Ok I think we are talking past each other, hence the accusation of a straw man. When you say “concepts” you are referring to the predictive models, both learned knowledge and dynamic state, which DOES exist inside an instance of GPT-2. This dynamic state is initialized with the input, at which point it encodes, to some degree, the content of the input. You are calling this “understanding.”
However when I say “concept modeling” I mean the ability to reason about this at a meta-level. To be able to not just *have* a belief which is useful in predicting the next token in a sequence, but to understand *why* you have that belief, and use that knowledge to inform your actions. These are ‘lifted’ beliefs, in the terminology of type theory, or quotations in functional programming. So to equate belief (predictive capability) and belief-about-belief (understanding of predictive capability) is a type error from my perspective, and does not compute.
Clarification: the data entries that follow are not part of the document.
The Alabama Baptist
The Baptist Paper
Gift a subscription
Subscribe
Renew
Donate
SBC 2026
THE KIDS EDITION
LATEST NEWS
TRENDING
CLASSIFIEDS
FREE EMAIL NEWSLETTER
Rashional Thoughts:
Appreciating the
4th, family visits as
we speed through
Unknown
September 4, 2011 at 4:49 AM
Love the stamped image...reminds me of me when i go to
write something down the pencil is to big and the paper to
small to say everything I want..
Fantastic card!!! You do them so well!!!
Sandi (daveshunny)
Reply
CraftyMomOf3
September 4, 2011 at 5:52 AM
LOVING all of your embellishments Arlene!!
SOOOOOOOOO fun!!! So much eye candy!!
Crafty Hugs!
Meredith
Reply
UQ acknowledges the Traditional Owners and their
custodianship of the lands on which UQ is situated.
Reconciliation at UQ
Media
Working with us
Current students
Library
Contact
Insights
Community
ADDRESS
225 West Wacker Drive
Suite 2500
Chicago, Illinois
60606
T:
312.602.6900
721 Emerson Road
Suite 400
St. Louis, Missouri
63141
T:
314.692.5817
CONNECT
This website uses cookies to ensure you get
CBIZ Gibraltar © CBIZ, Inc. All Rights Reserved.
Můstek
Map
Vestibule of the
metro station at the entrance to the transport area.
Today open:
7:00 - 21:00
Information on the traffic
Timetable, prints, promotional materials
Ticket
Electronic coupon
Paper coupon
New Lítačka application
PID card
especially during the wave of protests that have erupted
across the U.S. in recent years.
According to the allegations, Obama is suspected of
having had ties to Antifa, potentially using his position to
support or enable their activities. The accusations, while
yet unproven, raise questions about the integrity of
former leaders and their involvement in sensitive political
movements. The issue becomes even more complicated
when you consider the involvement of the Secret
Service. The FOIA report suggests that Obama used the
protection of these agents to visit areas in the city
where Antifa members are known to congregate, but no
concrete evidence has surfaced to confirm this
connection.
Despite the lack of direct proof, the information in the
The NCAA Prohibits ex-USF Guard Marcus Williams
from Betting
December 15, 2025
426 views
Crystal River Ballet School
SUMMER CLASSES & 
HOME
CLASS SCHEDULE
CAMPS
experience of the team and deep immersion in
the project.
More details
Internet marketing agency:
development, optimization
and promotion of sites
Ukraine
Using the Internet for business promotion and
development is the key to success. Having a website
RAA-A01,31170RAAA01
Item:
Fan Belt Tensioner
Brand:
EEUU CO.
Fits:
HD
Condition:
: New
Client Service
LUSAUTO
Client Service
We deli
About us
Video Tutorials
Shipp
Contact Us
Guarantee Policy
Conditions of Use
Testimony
GPT-2 has predictive capabilities. It does not instantiate a conceptual understanding of its predictive capabilities. It has no self-awareness, which I see as a prerequisite for “understanding.”
Ok I think we are talking past each other, hence the accusation of a straw man. When you say “concepts” you are referring to the predictive models, both learned knowledge and dynamic state, which DOES exist inside an instance of GPT-2. This dynamic state is initialized with the input, at which point it encodes, to some degree, the content of the input. You are calling this “understanding.”
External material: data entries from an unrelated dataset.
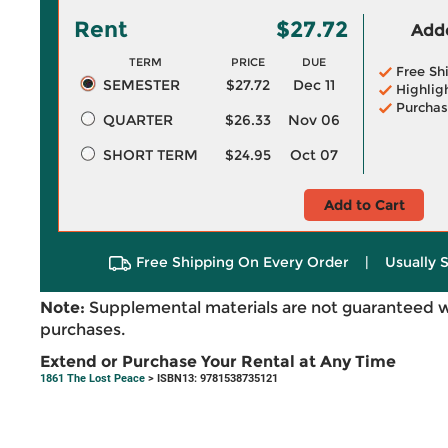
Rent
$27.72
Adde
TERM
PRICE
DUE
Free Sh
SEMESTER
$27.72
Dec 11
Highlig
Purchas
QUARTER
$26.33
Nov 06
SHORT TERM
$24.95
Oct 07
Add to Cart
Free Shipping On Every Order
|
Usually 
Note:
Supplemental materials are not guaranteed w
purchases.
Extend or Purchase Your Rental at Any Time
1861 The Lost Peace
> ISBN13: 9781538735121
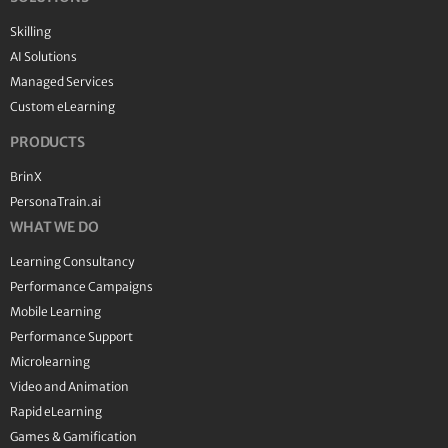
Skilling
AI Solutions
Managed Services
Custom eLearning
PRODUCTS
BrinX
PersonaTrain.ai
WHAT WE DO
Learning Consultancy
Performance Campaigns
Mobile Learning
Performance Support
Microlearning
Video and Animation
Rapid eLearning
Games & Gamification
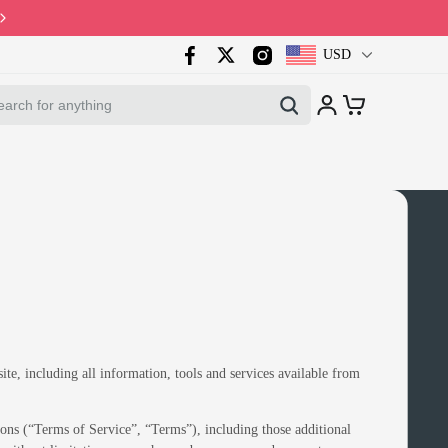
Code: PB10 · Spring Sales 2026
USD
ite, including all information, tools and services available from
ons (“Terms of Service”, “Terms”), including those additional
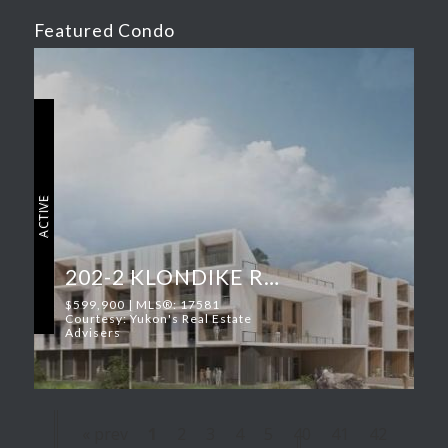
Featured Condo
ACTIVE
202-2 KLONDIKE ROAD
$599,900 | MLS®: 17581
Courtesy: Yukon's Real Estate
Advisers
« prev
1
2
3
4
5
40
41
42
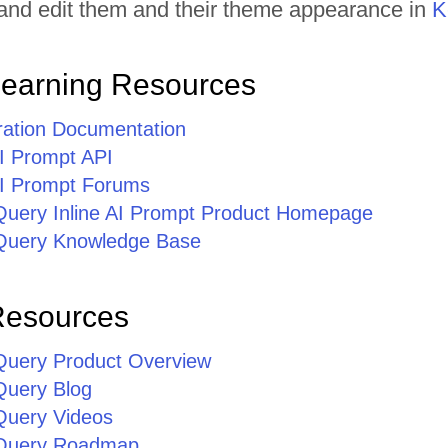
t and edit them and their theme appearance in
K
Learning Resources
gration Documentation
AI Prompt API
 AI Prompt Forums
jQuery Inline AI Prompt Product Homepage
jQuery Knowledge Base
Resources
jQuery Product Overview
Query Blog
jQuery Videos
jQuery Roadmap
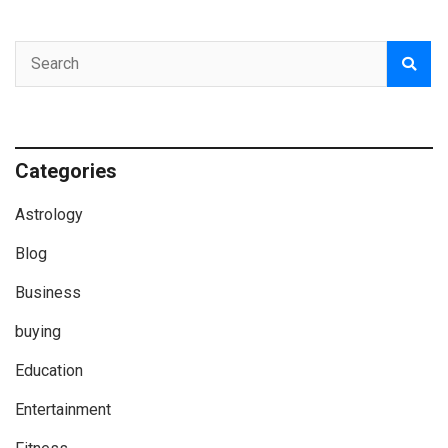
Categories
Astrology
Blog
Business
buying
Education
Entertainment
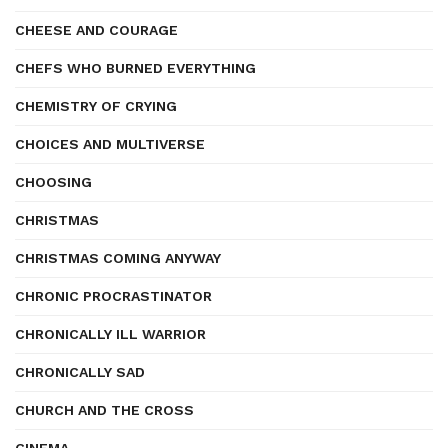
CHEESE AND COURAGE
CHEFS WHO BURNED EVERYTHING
CHEMISTRY OF CRYING
CHOICES AND MULTIVERSE
CHOOSING
CHRISTMAS
CHRISTMAS COMING ANYWAY
CHRONIC PROCRASTINATOR
CHRONICALLY ILL WARRIOR
CHRONICALLY SAD
CHURCH AND THE CROSS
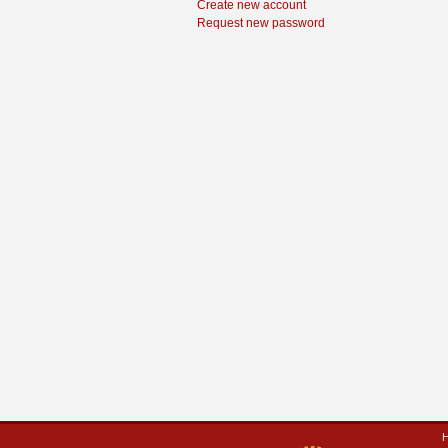
Create new account
Request new password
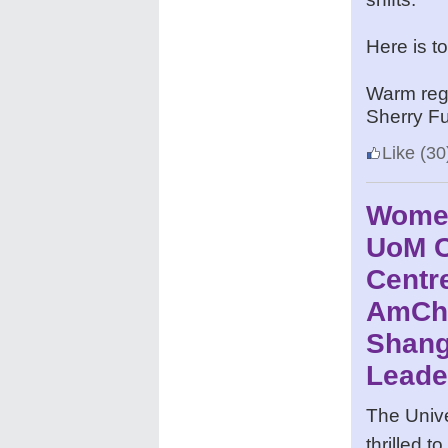
Here is t
Warm reg
Sherry F
Like
(30
Women
UoM C
Centre
AmCh
Shang
Leade
The Unive
thrilled 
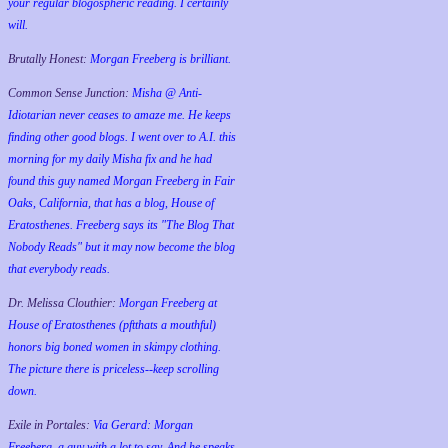
your regular blogospheric reading. I certainly
will.
Brutally Honest:
Morgan Freeberg is brilliant.
Common Sense Junction:
Misha @ Anti-
Idiotarian never ceases to amaze me. He keeps
finding other good blogs. I went over to A.I. this
morning for my daily Misha fix and he had
found this guy named Morgan Freeberg in Fair
Oaks, California, that has a blog, House of
Eratosthenes. Freeberg says its "The Blog That
Nobody Reads" but it may now become the blog
that everybody reads.
Dr. Melissa Clouthier:
Morgan Freeberg at
House of Eratosthenes (pftthats a mouthful)
honors big boned women in skimpy clothing.
The picture there is priceless--keep scrolling
down.
Exile in Portales:
Via Gerard: Morgan
Freeberg, a guy with a lot to say. And he speaks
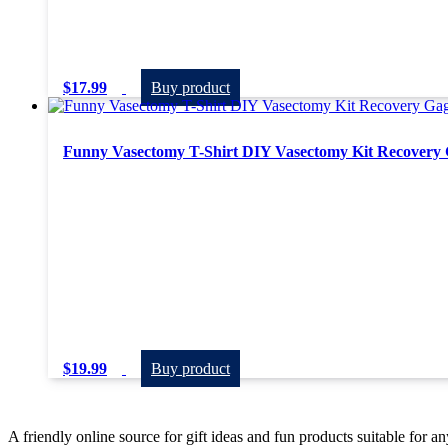
$
17.99
Buy product
Funny Vasectomy T-Shirt DIY Vasectomy Kit Recovery 
$
19.99
Buy product
A friendly online source for gift ideas and fun products suitable for a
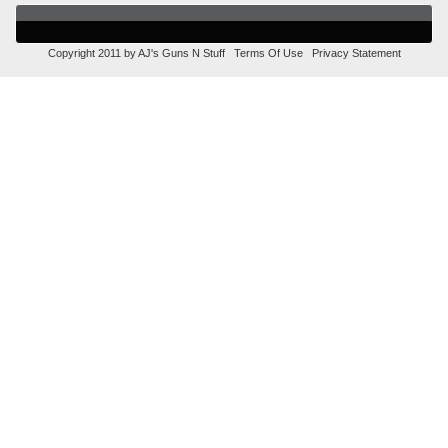
Copyright 2011 by AJ's Guns N Stuff
Terms Of Use
Privacy Statement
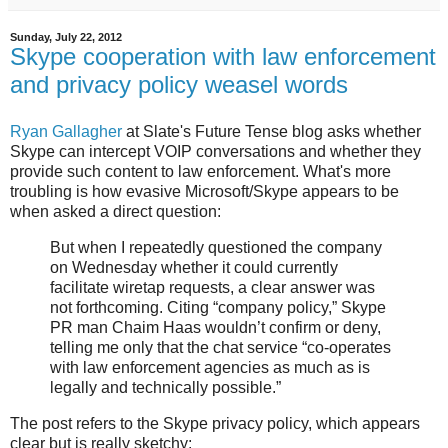
Sunday, July 22, 2012
Skype cooperation with law enforcement
and privacy policy weasel words
Ryan Gallagher
at Slate's Future Tense blog asks whether
Skype can intercept VOIP conversations and whether they
provide such content to law enforcement. What's more
troubling is how evasive Microsoft/Skype appears to be
when asked a direct question:
But when I repeatedly questioned the company
on Wednesday whether it could currently
facilitate wiretap requests, a clear answer was
not forthcoming. Citing “company policy,” Skype
PR man Chaim Haas wouldn’t confirm or deny,
telling me only that the chat service “co-operates
with law enforcement agencies as much as is
legally and technically possible.”
The post refers to the Skype privacy policy, which appears
clear but is really sketchy:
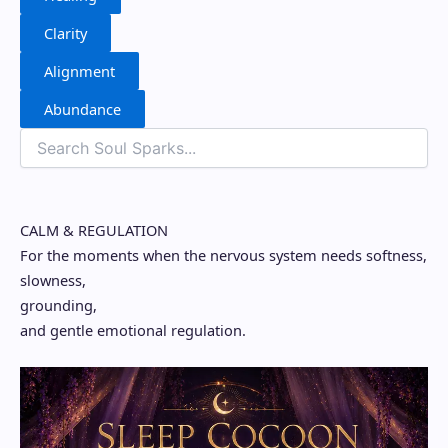
Clarity
Alignment
Abundance
CALM & REGULATION
For the moments when the nervous system needs softness,
slowness,
grounding,
and gentle emotional regulation.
However when I say “concept modeling” I mean the ability to reason about this at a meta-level. To be able to not just *have* a belief which is useful in predicting the next token in a sequence, but to understand *why* you have that belief, and use that knowledge to inform your actions. These are ‘lifted’ beliefs, in the terminology of type theory, or quotations in functional programming. So to equate belief (predictive capability) and belief-about-belief (understanding of predictive capability) is a type error from my perspective, and does not compute.
GPT-2 has predictive capabilities. It does not instantiate a conceptual understanding of its predictive capabilities. It has no self-awareness, which I see as a prerequisite for “understanding.”
Yeah, you’re right. It seems like we both have a similar picture of what GPT-2 can and can’t do, and are just using the word “understand” differently.